By: Joseph A. Celeste
If you’re taking the time to read this post, it is likely that you are an up-and-coming international cannabis company that seeks to sell your medicinal cannabis product for medical purposes in the United States of America. While this is no easy task, the good news is that it is more possible today than it has ever been. The difficulty your company will experience in importing the product will depend greatly on two factors: the chemical construction and medicinal value of your product with whom you seek distribution.
Before you can seek distribution, your cannabis product must follow FDA protocol and yield favorable results that eventually lead to FDA approval. This will depend greatly on the chemical construction of your product. There are five major cannabinoids in medical marijuana that relieve symptoms. Each one produces different psychological and physical effects.  The balance of these effects and the total medicinal value and risk of abuse is weighed by the FDA when ruling on approval.
The good news is that there is now a company who will import your international cannabis product for research and trials that could eventually lead to approval and ultimately commercial distribution. As of December 3rd, 2015, the Department of Justice published in the Federal Register a notice of registration for Catalent CTS, LLC., that grants them permission to import finished pharmaceutical marijuana products containing cannabis extracts in dosage form for clinical trial studies that could lead to the sought after FDA approval. 
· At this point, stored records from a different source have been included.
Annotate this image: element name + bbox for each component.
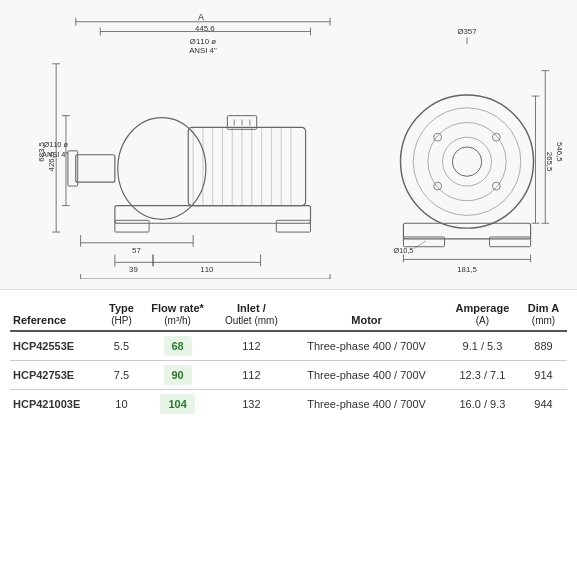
cell-motor: Three-phase 400 / 700V [288, 331, 445, 361]
svg-point-65 [434, 182, 442, 190]
cell-type: 7.5 [102, 361, 141, 390]
svg-point-59 [413, 108, 521, 216]
table-row: HCP42753E 7.5 90 112 Three-phase 400 / 7… [10, 361, 567, 390]
svg-point-64 [492, 133, 500, 141]
cell-ref: HCP421003E [10, 390, 102, 419]
svg-text:ANSI 4": ANSI 4" [189, 46, 217, 55]
table-row: HCP421003E 10 104 132 Three-phase 400 / … [10, 390, 567, 419]
svg-text:Ø110 ø: Ø110 ø [190, 37, 216, 46]
col-header-motor: Motor [288, 298, 445, 331]
table-header-row: Reference Type (HP) Flow rate* (m³/h) In… [10, 298, 567, 331]
svg-text:57: 57 [132, 246, 141, 255]
table-row: HCP42553E 5.5 68 112 Three-phase 400 / 7… [10, 331, 567, 361]
technical-diagram: A 445,6 Ø110 ø ANSI 4" [0, 0, 577, 290]
svg-rect-11 [115, 220, 149, 232]
cell-inlet: 112 [214, 331, 288, 361]
cell-flow: 68 [141, 331, 215, 361]
svg-point-29 [118, 118, 206, 220]
svg-text:445,6: 445,6 [195, 24, 215, 33]
col-header-type: Type (HP) [102, 298, 141, 331]
svg-point-58 [401, 95, 534, 228]
svg-point-66 [492, 182, 500, 190]
svg-point-63 [434, 133, 442, 141]
col-header-flow: Flow rate* (m³/h) [141, 298, 215, 331]
svg-text:265,5: 265,5 [545, 152, 554, 172]
cell-dim: 944 [520, 390, 567, 419]
col-header-amperage: Amperage (A) [445, 298, 520, 331]
svg-text:A: A [198, 12, 204, 22]
svg-text:ANSI 4": ANSI 4" [42, 150, 68, 159]
col-header-dim: Dim A (mm) [520, 298, 567, 331]
svg-text:110: 110 [200, 265, 214, 274]
cell-flow: 104 [141, 390, 215, 419]
cell-dim: 914 [520, 361, 567, 390]
svg-text:546,5: 546,5 [555, 142, 564, 162]
specifications-table-section: Reference Type (HP) Flow rate* (m³/h) In… [0, 290, 577, 426]
cell-amp: 12.3 / 7.1 [445, 361, 520, 390]
cell-inlet: 112 [214, 361, 288, 390]
cell-inlet: 132 [214, 390, 288, 419]
svg-point-62 [452, 147, 481, 176]
cell-amp: 16.0 / 9.3 [445, 390, 520, 419]
svg-line-79 [414, 241, 426, 249]
cell-ref: HCP42553E [10, 331, 102, 361]
cell-type: 5.5 [102, 331, 141, 361]
col-header-reference: Reference [10, 298, 102, 331]
cell-flow: 90 [141, 361, 215, 390]
svg-text:181,5: 181,5 [457, 265, 477, 274]
specifications-table: Reference Type (HP) Flow rate* (m³/h) In… [10, 298, 567, 418]
cell-type: 10 [102, 390, 141, 419]
cell-amp: 9.1 / 5.3 [445, 331, 520, 361]
cell-motor: Three-phase 400 / 700V [288, 361, 445, 390]
cell-ref: HCP42753E [10, 361, 102, 390]
svg-text:Ø357: Ø357 [457, 27, 476, 36]
svg-point-61 [443, 137, 492, 186]
svg-rect-12 [276, 220, 310, 232]
col-header-inlet: Inlet / Outlet (mm) [214, 298, 288, 331]
svg-text:Ø10,5: Ø10,5 [393, 246, 413, 255]
svg-text:Ø110 ø: Ø110 ø [43, 140, 68, 149]
cell-motor: Three-phase 400 / 700V [288, 390, 445, 419]
cell-dim: 889 [520, 331, 567, 361]
svg-rect-30 [76, 155, 115, 182]
svg-text:39: 39 [129, 265, 138, 274]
The uprising of companies such as Catalent CTS wouldn’t have been possible without various memorandums from the DOJ issuing guidance regarding marijuana enforcement in states where medicinal or recreational marijuana is legal under state law. On October 19th, 2009, David W. Ogden, Deputy Attorney General, issued a memorandum for federal prosecutors to use their discretion in prosecuting individuals and caregivers who violate the Controlled Substances Act (“CSA”) but adhere to state marijuana laws. The justification for this lax in enforcement was efficient and rational use of limited federal resources.  Mr. Ogden made sure to clarify that this type of prosecutorial discretion was only to be exercised when the following characteristics were not present:
“unlawful possession or unlawful use of firearms; violence; sales to minors; financial and marketing activities inconsistent with the terms, conditions, or purposes of state law, including evidence of money laundering activity and/or financial gains or excessive amounts of cash inconsistent with purported compliance with state or local law; amounts of marijuana inconsistent with purported compliance with state or local law; illegal possession or sale of other controlled substances; or ties to other criminal enterprises.” 
In 2013, the new Deputy Attorney General, James M. Cole, reiterated his predecessor’s memorandum. Mr. Cole also further clarified that just because a business is sizable and is for for-profit should not sidestep the discretion that Mr. Ogden outlined in his 2009 memorandum.  That is, as long as the business is not in violation of any of the above listed characteristics from the 2009 memo. 
So as long as you are using an authorized, reputable, transparent company to conduct trials and eventually market your product, you at least have a chance (even if it is small) to market your medicinal marijuana product in the U.S. Which is a hell of a lot better than your prospects would have looked 5 years ago.